A big deal I see with comics isn't necessarily the gore or the length (though they turn me off, personally), but that the stories aren't really "about" anything anymore.
I mean, it used to be that Batman stories were (in general) detective or crime stories that happened to star Batman. Starting in the late '70s, it seems to me that the stories became increasingly just exposition of how much X Batman is in comparison to Y. Is Batman stronger than the Joker? Is he better than Ra's al Ghul at competitive eating?
If I wanted to spend my days looking at illustrated but meaningless statistics, I'd collect baseball cards.

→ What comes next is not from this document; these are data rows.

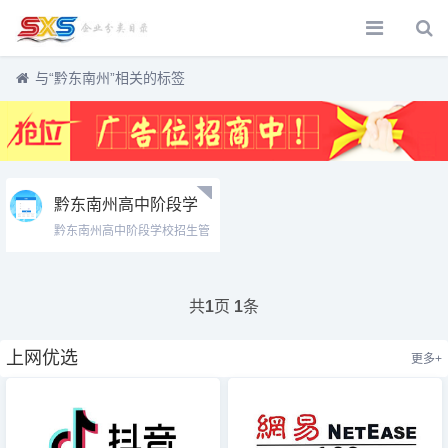
与
“黔东南州”
相关的标签
黔东南州高中阶段学
校招生管理服务平台
黔东南州高中阶段学校招生管
学生登陆
理服务平台...
www.qdnzsks.org.cn/#/login
共
页
条
1
1
上网优选
更多+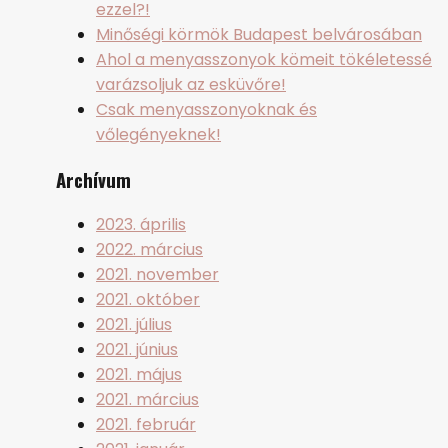
ezzel?!
Minőségi körmök Budapest belvárosában
Ahol a menyasszonyok kömeit tökéletessé
varázsoljuk az esküvőre!
Csak menyasszonyoknak és
vőlegényeknek!
Archívum
2023. április
2022. március
2021. november
2021. október
2021. július
2021. június
2021. május
2021. március
2021. február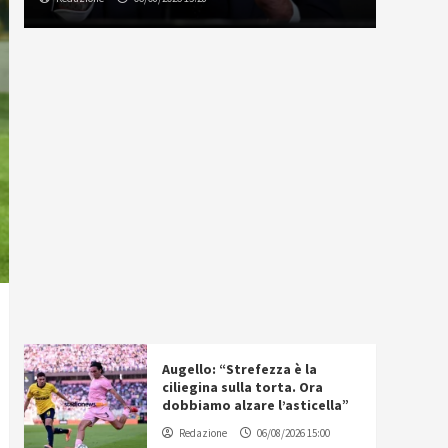
Augello: “Strefezza è la
ciliegina sulla torta. Ora
dobbiamo alzare l’asticella”
Redazione
06/08/2026 15:00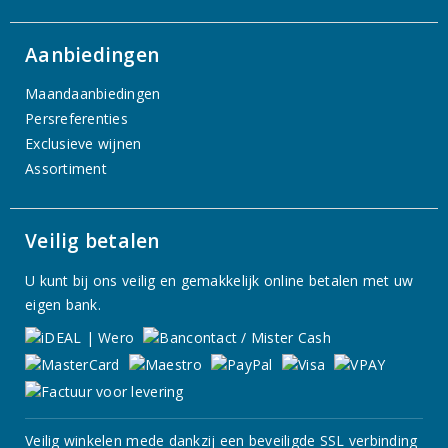
Aanbiedingen
Maandaanbiedingen
Persreferenties
Exclusieve wijnen
Assortiment
Veilig betalen
U kunt bij ons veilig en gemakkelijk online betalen met uw
eigen bank.
Veilig winkelen mede dankzij een beveiligde SSL verbinding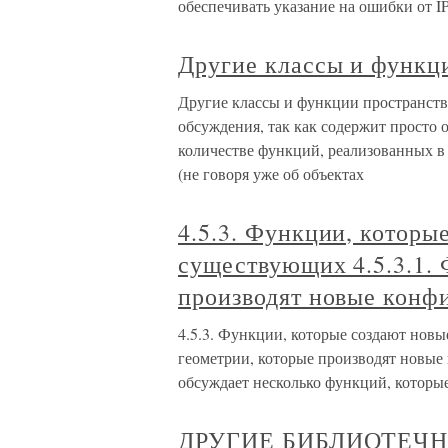
обеспечивать указание на ошибки от IP
Другие классы и функц
Другие классы и функции пространст
обсуждения, так как содержит просто о
количестве функций, реализованных в
(не говоря уже об объектах
4.5.3. Функции, которы
существующих 4.5.3.1.
производят новые конф
4.5.3. Функции, которые создают нов
геометрии, которые производят новые
обсуждает несколько функций, которы
ДРУГИЕ БИБЛИОТЕЧ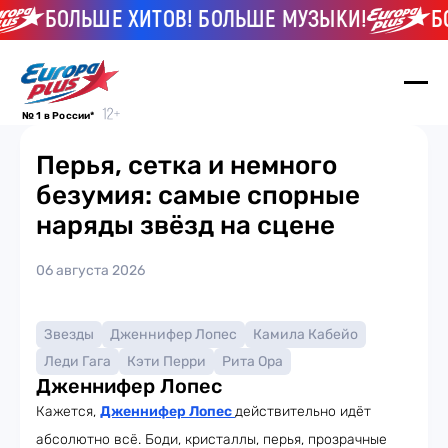
БОЛЬШЕ ХИТОВ! БОЛЬШЕ МУЗЫКИ!
БО
№ 1 в России*
Перья, сетка и немного
безумия: самые спорные
наряды звёзд на сцене
06 августа 2026
Звезды
Дженнифер Лопес
Камила Кабейо
Леди Гага
Кэти Перри
Рита Ора
Дженнифер Лопес
Кажется,
Дженнифер Лопес
действительно идёт
абсолютно всё. Боди, кристаллы, перья, прозрачные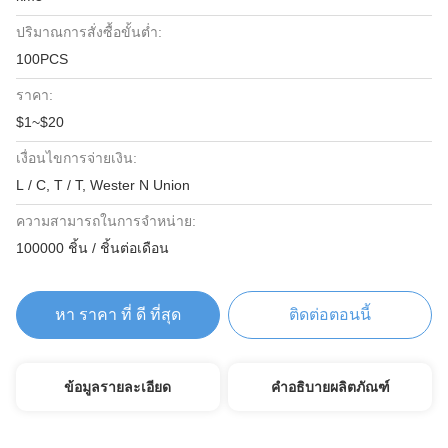
ปริมาณการสั่งซื้อขั้นต่ำ:
100PCS
ราคา:
$1~$20
เงื่อนไขการจ่ายเงิน:
L / C, T / T, Wester N Union
ความสามารถในการจําหน่าย:
100000 ชิ้น / ชิ้นต่อเดือน
หา ราคา ที่ ดี ที่สุด
ติดต่อตอนนี้
ข้อมูลรายละเอียด
คำอธิบายผลิตภัณฑ์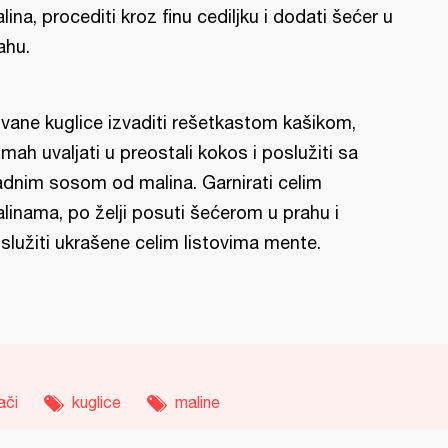
lina, procediti kroz finu cediljku i dodati šećer u
ahu.
vane kuglice izvaditi rešetkastom kašikom,
mah uvaljati u preostali kokos i poslužiti sa
adnim sosom od malina. Garnirati celim
linama, po želji posuti šećerom u prahu i
služiti ukrašene celim listovima mente.
ači
kuglice
maline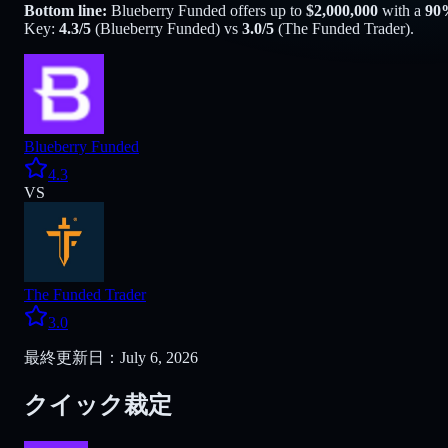
Bottom line:
Blueberry Funded
offers up to
$
2,000,000
with a
90
%
Key:
4.3
/5
(
Blueberry Funded
) vs
3.0
/5
(
The Funded Trader
).
Blueberry Funded
4.3
VS
The Funded Trader
3.0
最終更新日：July 6, 2026
クイック裁定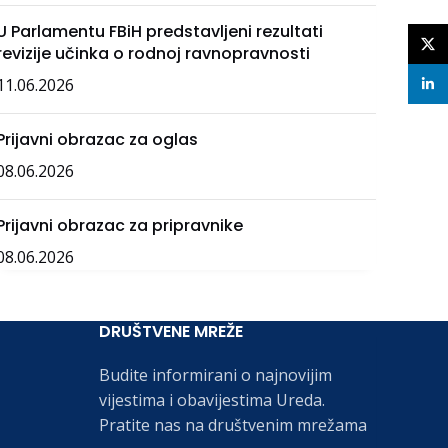
U Parlamentu FBiH predstavljeni rezultati
X
revizije učinka o rodnoj ravnopravnosti
11.06.2026
linke
Prijavni obrazac za oglas
08.06.2026
Prijavni obrazac za pripravnike
08.06.2026
DRUŠTVENE MREŽE
Budite informirani o najnovijim
vijestima i obavijestima Ureda.
Pratite nas na društvenim mrežama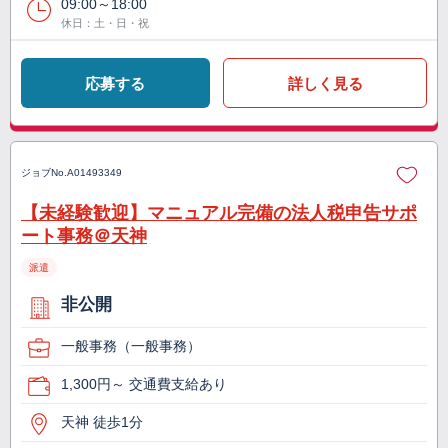
09:00～18:00
休日：土・日・祝
応募する
詳しく見る
ジョブNo.
A01493349
【未経験歓迎】マニュアル完備の法人税申告サポ
ート事務＠天神
派遣
非公開
一般事務（一般事務）
1,300円～ 交通費支給あり
天神 徒歩1分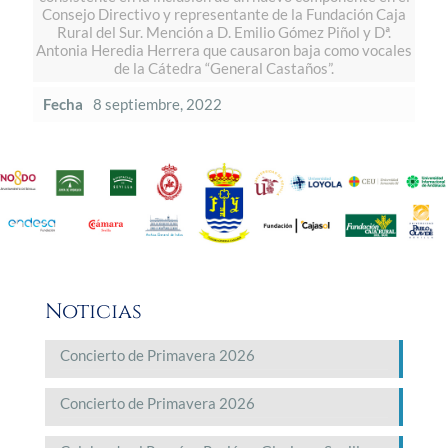
Consejo Directivo y representante de la Fundación Caja
Rural del Sur. Mención a D. Emilio Gómez Piñol y Dª.
Antonia Heredia Herrera que causaron baja como vocales
de la Cátedra “General Castaños”.
Fecha
8 septiembre, 2022
Noticias
Concierto de Primavera 2026
Concierto de Primavera 2026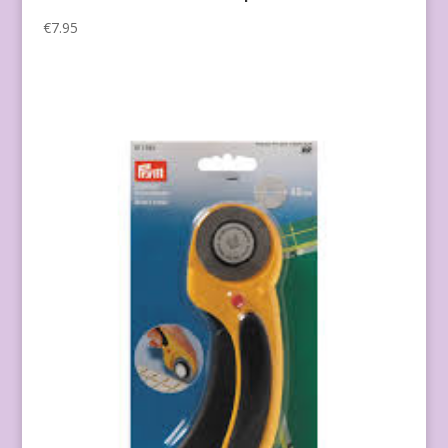
€
7.95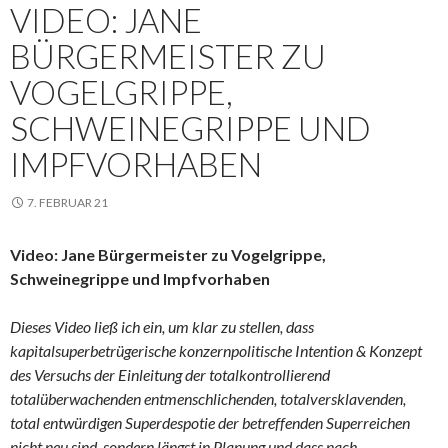
VIDEO: JANE
BÜRGERMEISTER ZU
VOGELGRIPPE,
SCHWEINEGRIPPE UND
IMPFVORHABEN
7. FEBRUAR 21
Video: Jane Bürgermeister zu Vogelgrippe,
Schweinegrippe und Impfvorhaben
Dieses Video ließ ich ein, um klar zu stellen, dass
kapitalsuperbetrügerische konzernpolitische Intention & Konzept
des Versuchs der Einleitung der totalkontrollierend
totalüberwachenden entmenschlichenden, totalversklavenden,
total entwürdigen Superdespotie der betreffenden Superreichen
nicht neu sind, sondern längst in Planung und dass nach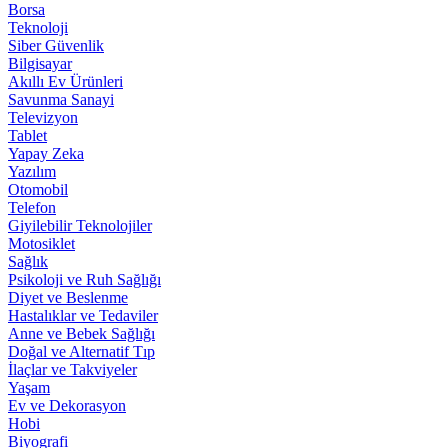
Borsa
Teknoloji
Siber Güvenlik
Bilgisayar
Akıllı Ev Ürünleri
Savunma Sanayi
Televizyon
Tablet
Yapay Zeka
Yazılım
Otomobil
Telefon
Giyilebilir Teknolojiler
Motosiklet
Sağlık
Psikoloji ve Ruh Sağlığı
Diyet ve Beslenme
Hastalıklar ve Tedaviler
Anne ve Bebek Sağlığı
Doğal ve Alternatif Tıp
İlaçlar ve Takviyeler
Yaşam
Ev ve Dekorasyon
Hobi
Biyografi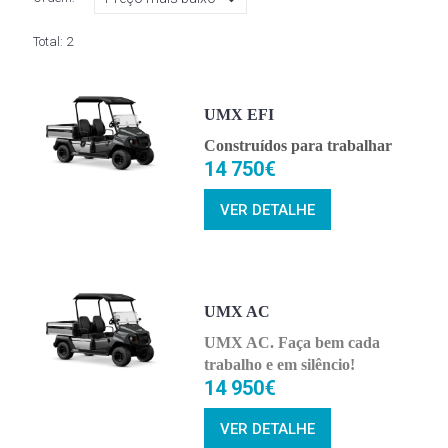
Total:
2
UMX EFI
Construídos para trabalhar
14 750€
VER DETALHE
UMX AC
UMX AC. Faça bem cada
trabalho e em silêncio!
14 950€
VER DETALHE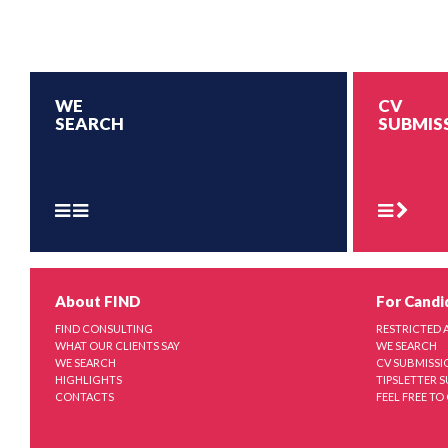
WE
CV
SEARCH
SUBMIS
About FIND
For Candi
FIND CONSULTING
RESTRICTED 
WHAT OUR CLIENTS SAY
WE SEARCH
WE SEARCH
CV SUBMISSI
HIGHLIGHTS
TIPSLETTER 
CONTACTS
FEEL FREE TO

When Roy Thomas introduced the world to Retroactive Continuity, comics became even more painfully self-interested, even though I think Thomas got it right. They started telling extensive stories about the early days, retelling the (ack!) origins, and fleshing out exactly what was in that sandwich that Cyclops ate in that one issue.
Continuity is great, but you don't tell stories about continuity any more than the list of Egyptian Dynasties or the make and model of Chekhov's infamous gun is a compelling tale. Continuity is the stage. You set the story in, on, or around it.
That's the worst part of reboots. Rather than hit the ground running and excite us over the potential of characters and their world, every single writer feels the need to slowly and carefully introduce his cast of characters and make sure we know why everybody is where they are, and we never get to the actual story before falling asleep. I've said it many times before, but never lead with an origin in anything more than a thumbnail; anything we need to know can be explained as--get this--part of the story, even if it's a flashback.
Because the other extreme stinks, too, and that shows up from time to time: The writer that just draws content from obscure sources and thinks his story "follows naturally" from what he thinks he remembers reading in that one book, so there's no reason to actually explain anything.
Hm. Here's the scariest thing you're going to hear today. "I'm going to cut this short." If you think about one end of a beast swallowing the other, you'll realize that there are two ways such a thing could happen. I'll leave it as an exercise to the reader which one makes more sense in the context of comics.